Каждое новое разоблачение умаляло решимость Разака, переворачивая все с ног на голову. Еще один случай, когда политика и религия стали неразделимы.
— Это был единственный путь к достижению наших целей, — ровным голосом продолжил Фарух. — А поскольку для христиан угроза оказалась куда серьезней, я был уверен, что католики, решив изъять реликвию, будут действовать быстро. И это позволило им уберечь свой институт веры. Мы же, в свою очередь, укрепили нашу позицию здесь тем, что ликвидировали опасность, грозящую поставить под сомнения учения Пророка.
— Неужели не было какого-то другого пути… — Не договорив, Разак умолк.
— Вы сейчас думаете об этом археологе, да? — В интонациях Фаруха сквозило разочарование. — Разак, мы все хорошо знаем, что в Израиле, несмотря на сосуществование нескольких религий, есть только две стороны. И Бартон — не на нашей. Просто помните, на какой стороне вы, — предостерег его Фарух. Потерев руки, он продолжил: — И прежде чем вы вынесете решение, позвольте мне показать вам еще одну вещь. — Выдвинув ящик стола, он достал стопку бумаги. Сняв верхний лист, он положил его перед Разаком. — Взгляните-ка.
Разак вгляделся в небрежный набросок — какие-то прямоугольники, сопровождаемые подписями, кажется, на греческом. Он покачал головой, не в силах понять смысл рисунка.
— Что это?
— Карта Храмовой горы, сделанная Иосифом, та самая, которой пользовались воры, чтобы определить истинное местонахождение оссуария. Обратили внимание вот на эту конструкцию наверху?
Кивнув, Разак вдруг почувствовал, что задыхается. Голос Фаруха доносился словно издалека:
— Это иудейский храм, который Иосиф так живо описывает на этих страницах. — Он похлопал ладонью по стопке листов.
— Значит, он все-таки существовал. — Разаку по-прежнему не хватало воздуха.

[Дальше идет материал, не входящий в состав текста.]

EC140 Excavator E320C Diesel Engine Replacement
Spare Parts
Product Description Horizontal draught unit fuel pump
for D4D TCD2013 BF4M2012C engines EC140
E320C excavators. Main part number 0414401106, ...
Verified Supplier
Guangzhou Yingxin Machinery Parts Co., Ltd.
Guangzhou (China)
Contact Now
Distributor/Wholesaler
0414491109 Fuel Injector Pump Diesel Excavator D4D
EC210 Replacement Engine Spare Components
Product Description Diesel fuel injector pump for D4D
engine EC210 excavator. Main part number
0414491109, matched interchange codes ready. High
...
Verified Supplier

— Может, и существовал, — улыбнулся Фарух. — Можно даже поспорить, как это любят делать евреи, что в каменных отвалах долины Кидрон можно отыскать фрагменты его стен. Теперь-то вам понятно мое желание предотвратить дальнейшие раскопки. После похищения все дискуссии по поводу раскопок под Храмовой горой прекратились на неопределенное время.
— И все археологические доказательства куда-то делись.

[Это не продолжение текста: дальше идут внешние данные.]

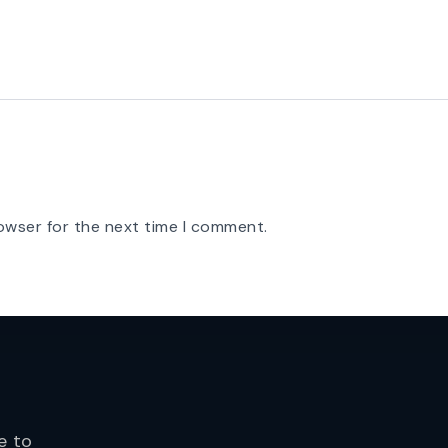
owser for the next time I comment.
e to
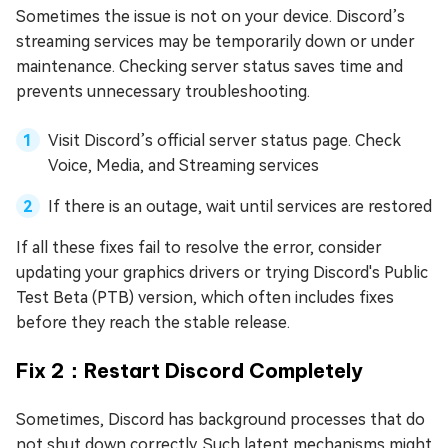
Sometimes the issue is not on your device. Discord’s
streaming services may be temporarily down or under
maintenance. Checking server status saves time and
prevents unnecessary troubleshooting.
Visit Discord’s official server status page. Check
Voice, Media, and Streaming services
If there is an outage, wait until services are restored
If all these fixes fail to resolve the error, consider
updating your graphics drivers or trying Discord's Public
Test Beta (PTB) version, which often includes fixes
before they reach the stable release.
Fix 2：Restart Discord Completely
Sometimes, Discord has background processes that do
not shut down correctly. Such latent mechanisms might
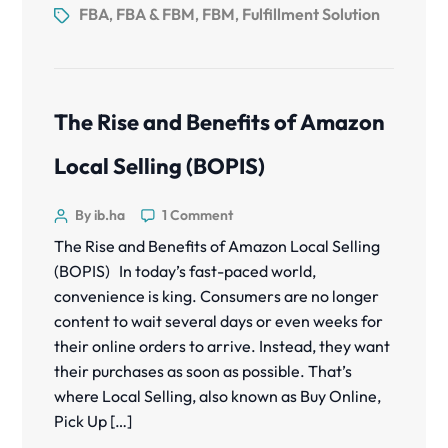
FBA
FBA & FBM
FBM
Fulfillment Solution
,
,
,
The Rise and Benefits of Amazon
Local Selling (BOPIS)
By ib.ha
1 Comment
The Rise and Benefits of Amazon Local Selling
(BOPIS) In today’s fast-paced world,
convenience is king. Consumers are no longer
content to wait several days or even weeks for
their online orders to arrive. Instead, they want
their purchases as soon as possible. That’s
where Local Selling, also known as Buy Online,
Pick Up […]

— Когда мы полностью ликвидируем оставшиеся девять оссуариев, не останется вообще ничего.
Разак растерялся. Если правда, что Западная стена прежде поддерживала храм, то все притязания евреев на Храмовую гору справедливы. Извечные еврейские стенания были не напрасны. Только теперь они никогда не узнают об этом. И этому невольно способствовал он сам.
Фарух вновь наклонился и достал пухлый документ.

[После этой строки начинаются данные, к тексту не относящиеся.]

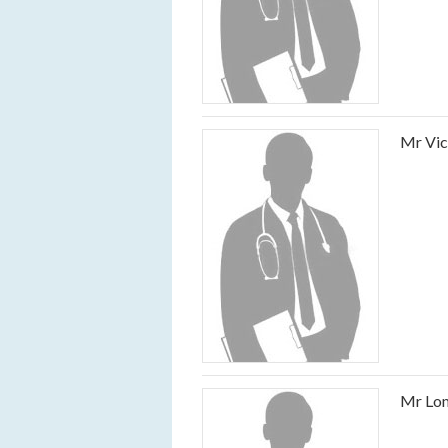
Mr Vic
Mr Lom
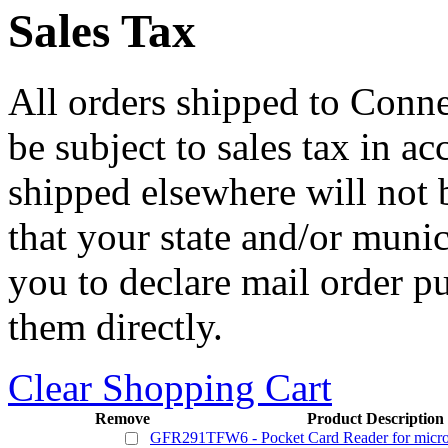
Sales Tax
All orders shipped to Connec
be subject to sales tax in a
shipped elsewhere will not b
that your state and/or mun
you to declare mail order p
them directly.
Clear Shopping Cart
Remove
Product Description
GFR291TFW6 - Pocket Card Reader for micr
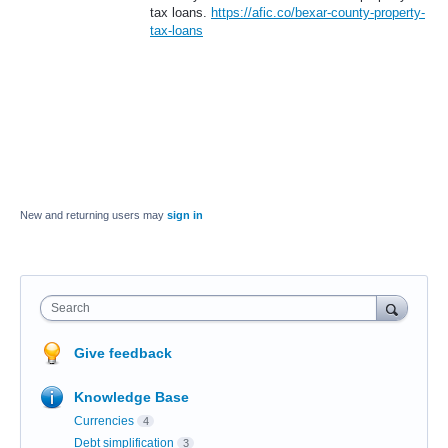
tax loans.
https://afic.co/bexar-county-property-
tax-loans
New and returning users may
sign in
Search
Give feedback
Knowledge Base
Currencies
4
Debt simplification
3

— У меня есть секретный перевод полного текста «Тайных хроник». Почитайте на досуге. — Он положил стопку перед Разаком. — Когда закончите — дайте знать. А потом, пожалуйста, сожгите все страницы до одной.
Разак чувствовал: еще чуть-чуть — и силы его оставят.
— А кое-что вы в Рим не отвозили. Кое-что, о чем вам тоже следует знать. — Фарух открыл шкатулку. — В этой шкатулке тамплиеров я нашел еще один документ. Еще один дневник, написанный, правда, не рукой Иосифа Аримафейского.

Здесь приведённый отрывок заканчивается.